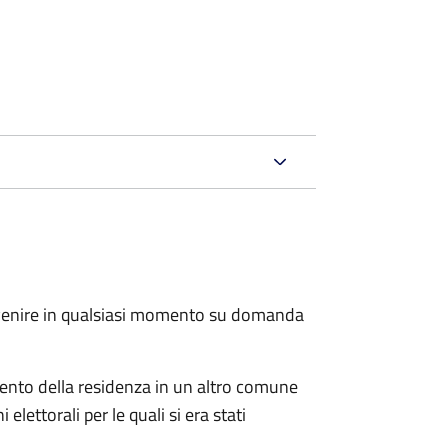
.
avvenire in qualsiasi momento su domanda
imento della residenza in un altro comune
elettorali per le quali si era stati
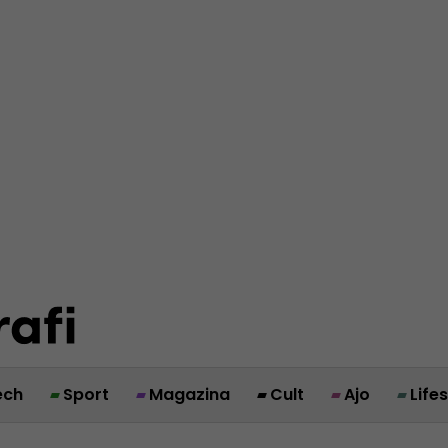
ech
Sport
Magazina
Cult
Ajo
Life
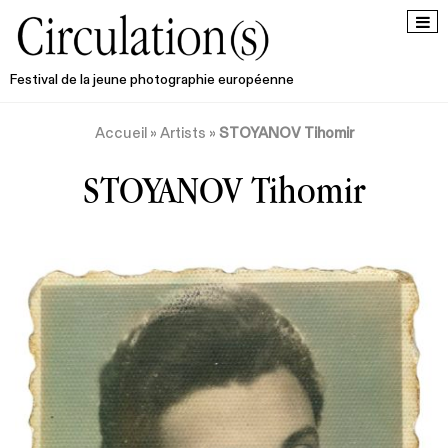
Festival de la jeune photographie européenne
Accueil
»
Artists
»
STOYANOV Tihomir
STOYANOV Tihomir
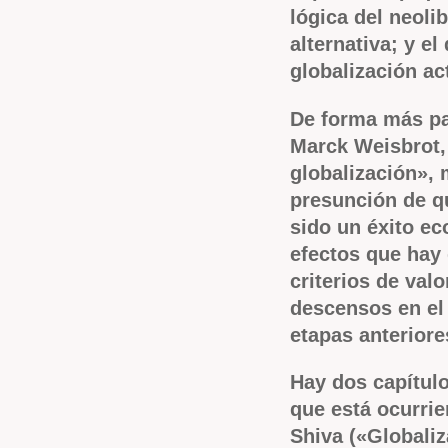
lógica del neoli
alternativa; y el
globalización ac
De forma más pa
Marck Weisbrot,
globalización», 
presunción de qu
sido un éxito e
efectos que hay 
criterios de val
descensos en el
etapas anteriore
Hay dos capítul
que está ocurri
Shiva («Globali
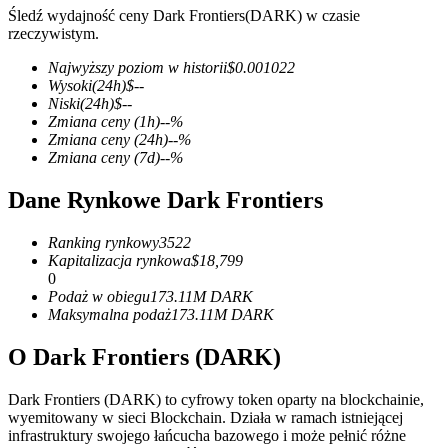
Śledź wydajność ceny Dark Frontiers(DARK) w czasie
rzeczywistym.
Najwyższy poziom w historii
$
0.001022
Wysoki
(24h)
$
--
Kontrakty terminowe COIN-M
Niski
(24h)
$
--
Zmiana ceny
(1h)
--
%
Kontrakty terminowe na kryptowaluty
Zmiana ceny
(24h)
--
%
Zmiana ceny
(7d)
--
%
Dane Rynkowe Dark Frontiers
TradFi
Instrumenty pochodne na akcje, forex, metale szlachetne i
Ranking rynkowy
3522
towary
Kapitalizacja rynkowa
$
18,799
0
Podaż w obiegu
173.11M
DARK
Maksymalna podaż
173.11M
DARK
O Dark Frontiers (DARK)
Dark Frontiers (DARK) to cyfrowy token oparty na blockchainie,
wyemitowany w sieci Blockchain. Działa w ramach istniejącej
infrastruktury swojego łańcucha bazowego i może pełnić różne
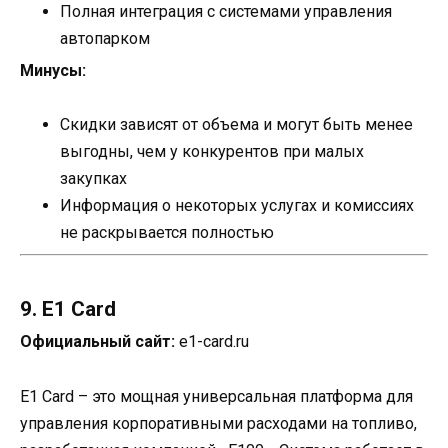
Полная интеграция с системами управления
автопарком
Минусы:
Скидки зависят от объема и могут быть менее
выгодны, чем у конкурентов при малых
закупках
Информация о некоторых услугах и комиссиях
не раскрывается полностью
9. E1 Card
Официальный сайт:
e1-card.ru
E1 Card – это мощная универсальная платформа для
управления корпоративными расходами на топливо,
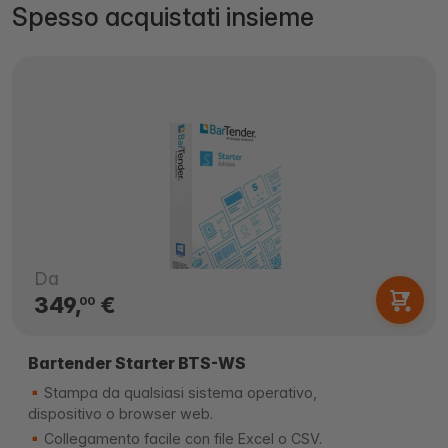
Spesso acquistati insieme
Da
349,
€
00
Bartender Starter BTS-WS
Stampa da qualsiasi sistema operativo,
dispositivo o browser web.
Collegamento facile con file Excel o CSV.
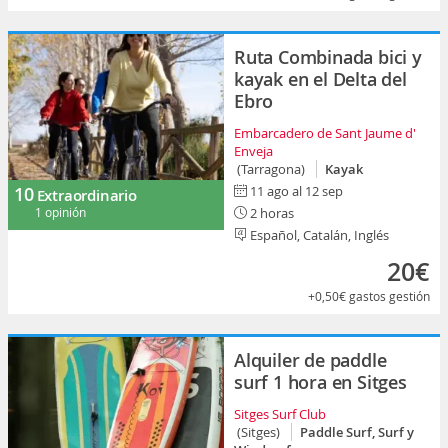
Ruta Combinada bici y
kayak en el Delta del
Ebro
Embarcadero de Sant Jaume d'
Enveja
(Tarragona)
Kayak
10
11 ago al 12 sep
Extraordinario
1 opinión
2 horas
Español, Catalán, Inglés
20€
+0,50€
gastos gestión
Alquiler de paddle
surf 1 hora en Sitges
Sitges Surf Club
(Sitges)
Paddle Surf, Surf y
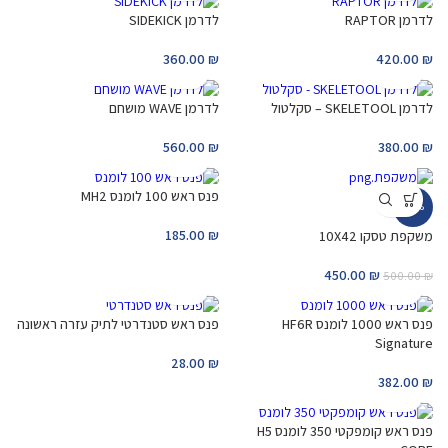
לדרמן RAPTOR
לדרמן SIDEKICK
360.00
₪
420.00
₪
לדרמן SKELETOOL – סקלטול
לדרמן WAVE מושחם
560.00
₪
380.00
₪
פנס ראש 100 לומנס MH2
-10%
185.00
₪
משקפת טסקו 10X42
450.00
₪
500.00
₪
פנס ראש 1000 לומנס HF6R
פנס ראש סטנדרטי לתיק עזרה ראשונה
Signature
28.00
₪
382.00
₪
פנס ראש קומפקטי 350 לומנס H5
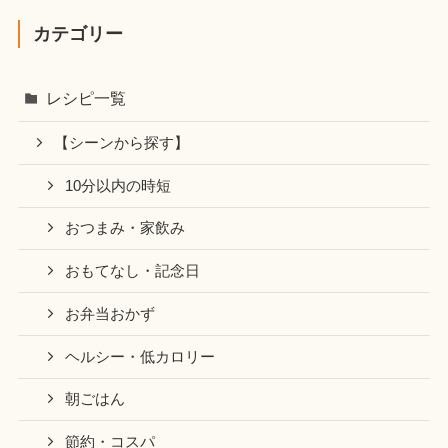
カテゴリー
レシピ一覧
【シーンから探す】
10分以内の時短
おつまみ・家飲み
おもてなし・記念日
お弁当おかず
ヘルシー・低カロリー
朝ごはん
節約・コスパ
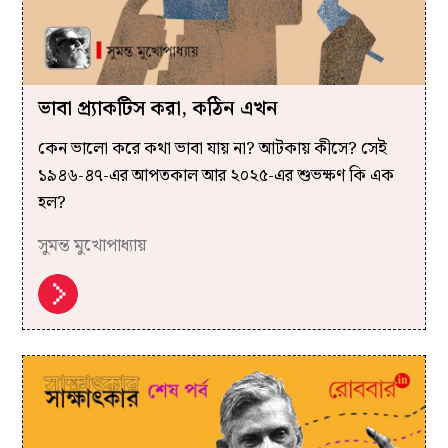
ভাবা প্র্যাকটিস করা, কঠিন এখন
কেন ভালো করে কথা ভাবা যায় না? আটকায় কীসে? সেই
১৯৪৬-৪৭-এর আপতকাল আর ২০২৫-এর শুভক্ষণ কি এক
হল?
সুমন্ত মুখোপাধ্যায়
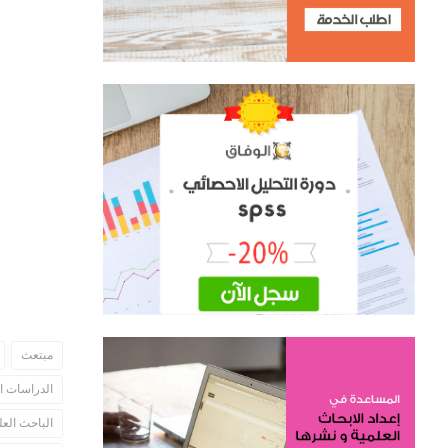
الباحثين ال
 Policy
الوسوم
مبتعث
الدراسات ال
الباحث الع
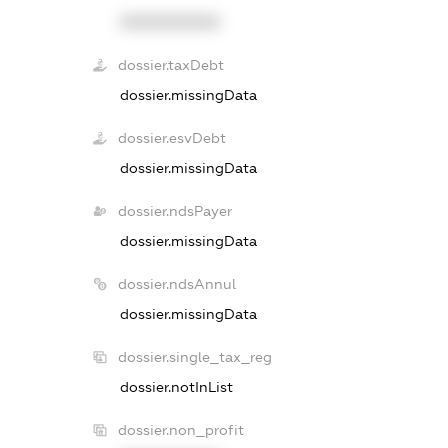
XXXXXXXXXX
dossier.taxDebt
dossier.missingData
dossier.esvDebt
dossier.missingData
dossier.ndsPayer
dossier.missingData
dossier.ndsAnnul
dossier.missingData
dossier.single_tax_reg
dossier.notInList
dossier.non_profit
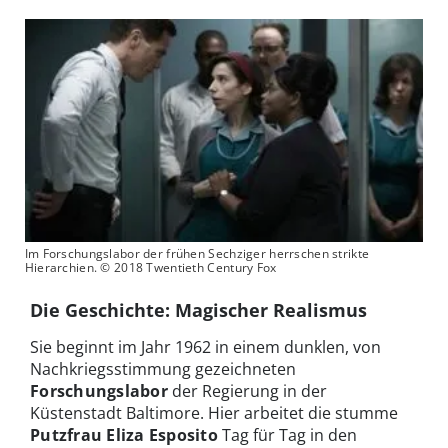
Im Forschungslabor der frühen Sechziger herrschen strikte
Hierarchien. © 2018 Twentieth Century Fox
Die Geschichte: Magischer Realismus
Sie beginnt im Jahr 1962 in einem dunklen, von
Nachkriegsstimmung gezeichneten
Forschungslabor
der Regierung in der
Küstenstadt Baltimore. Hier arbeitet die stumme
Putzfrau Eliza Esposito
Tag für Tag in den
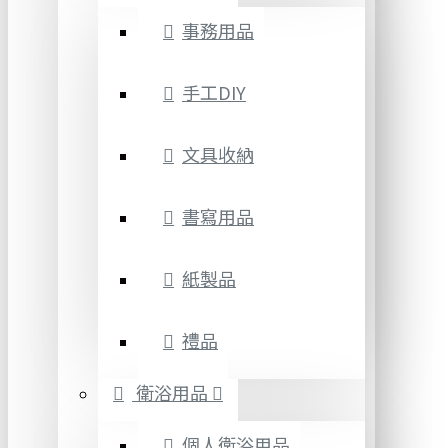
事務用品
手工DIY
文具收納
書寫用品
紙製品
禮品
衛浴用品
個人衛浴用品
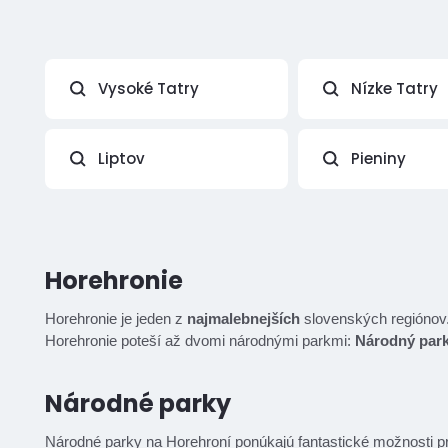
Vysoké Tatry
Nízke Tatry
Liptov
Pieniny
Horehronie
Horehronie je jeden z
najmalebnejších
slovenských regiónov. P
Horehronie poteší až dvomi národnými parkmi:
Národný park
Národné parky
Národné parky na Horehroní ponúkajú fantastické možnosti p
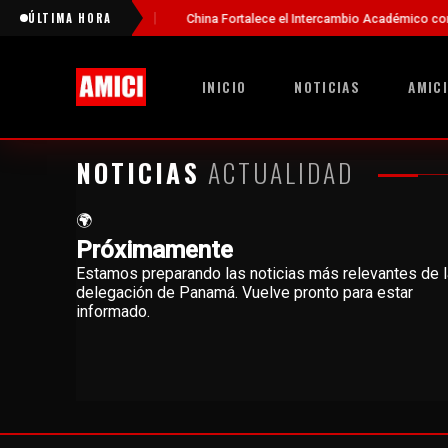
ÚLTIMA HORA
it Seth en Panamá
China Fortalece el Intercambio Académico con P
INICIO
NOTICIAS
AMICI
NOTICIAS
ACTUALIDAD
🌍
Próximamente
Estamos preparando las noticias más relevantes de l
delegación de
Panamá
. Vuelve pronto para estar
informado.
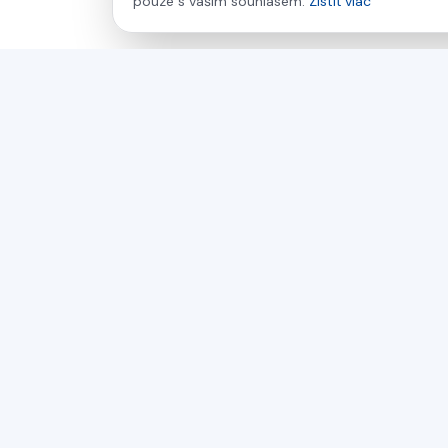
pouze s vaším souhlasem.
Zistiť viac
asamer technologie
GMBH
Už viac ako 30 rokov váš partner pre priemyselné
riešenia na spracovanie dreva, plastov a kovov.
Česká republika
Slovensko
Maďarsko
© 2026 Asamer Technologie GmbH a Asamer s.r.o. Vš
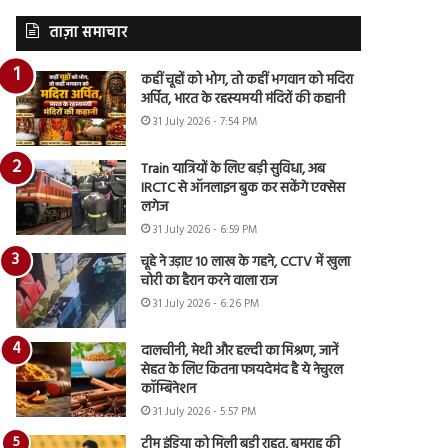
ताज़ा समाचार
कहीं चूहों को भोग, तो कहीं भगवान को मदिरा
अर्पित, भारत के रहस्यमयी मंदिरों की कहानी
31 July 2026 - 7:54 PM
Train यात्रियों के लिए बड़ी सुविधा, अब
IRCTC से ऑनलाइन बुक कर सकेंगे एक्सेस
लगेज
31 July 2026 - 6:59 PM
चूहे ने उड़ाए 10 लाख के गहने, CCTV में खुला
चोरी का हैरान करने वाला राज
31 July 2026 - 6:26 PM
दालचीनी, मेथी और हल्दी का मिश्रण, जानें
सेहत के लिए कितना फायदेमंद है ये नेचुरल
कॉम्बिनेशन
31 July 2026 - 5:57 PM
टीम इंडिया को मिली बड़ी राहत, बुमराह की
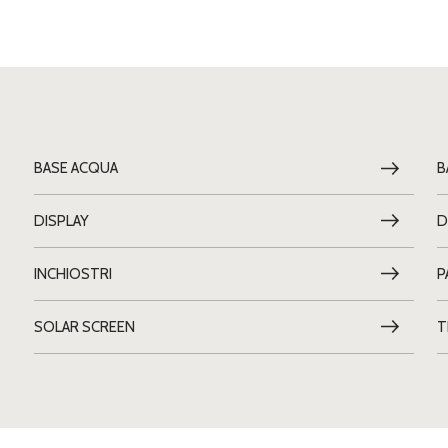
BASE ACQUA
B
DISPLAY
D
INCHIOSTRI
P
SOLAR SCREEN
T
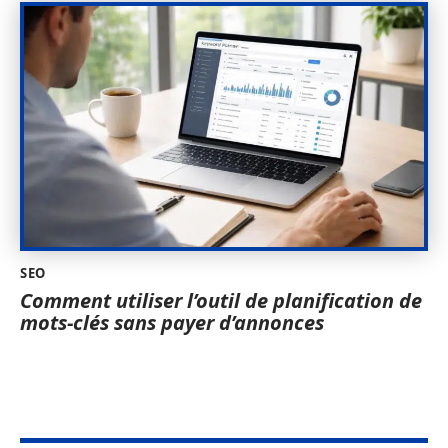
SEO
Comment utiliser l’outil de planification de
mots-clés sans payer d’annonces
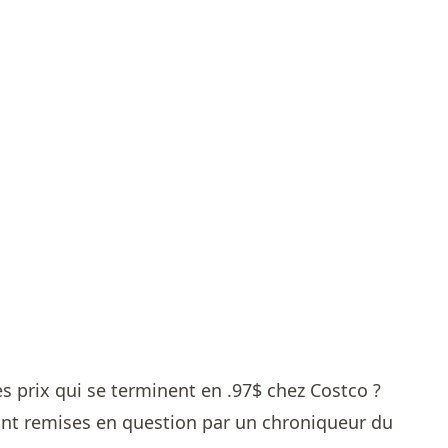
es prix qui se terminent en .97$ chez Costco ?
nt remises en question par un chroniqueur du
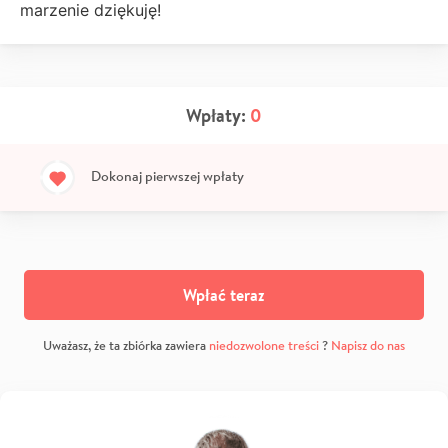
marzenie dziękuję!
Wpłaty:
0
Dokonaj pierwszej wpłaty
Wpłać teraz
Uważasz, że ta zbiórka zawiera
niedozwolone treści
?
Napisz do nas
★ ★ ★
TO DO
Please set down only the lines from the first line of the records above through the line that has "Alquiler de paddle", exactly, and not the pictures.

EXPECTED ANSWER
.
avvenire in qualsiasi momento su domanda
imento della residenza in un altro comune
elettorali per le quali si era stati
ech
Sport
Magazina
Cult
Ajo
Life
Festival de la jeune photographie européenne
Accueil
»
Artists
»
STOYANOV Tihomir
STOYANOV Tihomir
lógica del neoli
alternativa; y el
globalización ac
De forma más pa
Marck Weisbrot,
globalización», 
presunción de qu
sido un éxito e
efectos que hay 
criterios de val
descensos en el
etapas anteriore
Hay dos capítul
que está ocurri
Shiva («Globali
Śledź wydajność ceny Dark Frontiers(DARK) w czasie
rzeczywistym.
Najwyższy poziom w historii
$
0.001022
Wysoki
(24h)
$
--
Kontrakty terminowe COIN-M
Niski
(24h)
$
--
Zmiana ceny
(1h)
--
%
Kontrakty terminowe na kryptowaluty
Zmiana ceny
(24h)
--
%
Zmiana ceny
(7d)
--
%
Dane Rynkowe Dark Frontiers
TradFi
Instrumenty pochodne na akcje, forex, metale szlachetne i
Ranking rynkowy
3522
towary
Kapitalizacja rynkowa
$
18,799
0
Podaż w obiegu
173.11M
DARK
Maksymalna podaż
173.11M
DARK
O Dark Frontiers (DARK)
Dark Frontiers (DARK) to cyfrowy token oparty na blockchainie,
wyemitowany w sieci Blockchain. Działa w ramach istniejącej
infrastruktury swojego łańcucha bazowego i może pełnić różne
Полная интеграция с системами управления
автопарком
Минусы:
Скидки зависят от объема и могут быть менее
выгодны, чем у конкурентов при малых
закупках
Информация о некоторых услугах и комиссиях
не раскрывается полностью
9. E1 Card
Официальный сайт:
e1-card.ru
E1 Card – это мощная универсальная платформа для
управления корпоративными расходами на топливо,
Spesso acquistati insieme
Da
349,
€
00
Bartender Starter BTS-WS
Stampa da qualsiasi sistema operativo,
dispositivo o browser web.
Collegamento facile con file Excel o CSV.
Ruta Combinada bici y
kayak en el Delta del
Ebro
Embarcadero de Sant Jaume d'
Enveja
(Tarragona)
Kayak
10
11 ago al 12 sep
Extraordinario
1 opinión
2 horas
Español, Catalán, Inglés
20€
+0,50€
gastos gestión
Alquiler de paddle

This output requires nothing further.